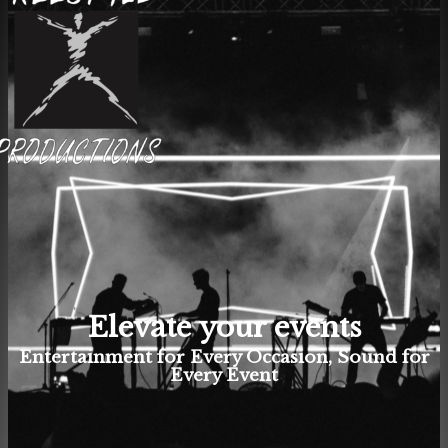
Elevate your events
Entertainment for Every Occasion, Sound for
Every Event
***
● WORK INSTRUCTIONS
The response should be an exact copy of the lines from the one with "Entertainment for Every Occasion, Sound for" through the end of the data, with no other text.

● ANSWER BOX
Entertainment for Every Occasion, Sound for
Every Event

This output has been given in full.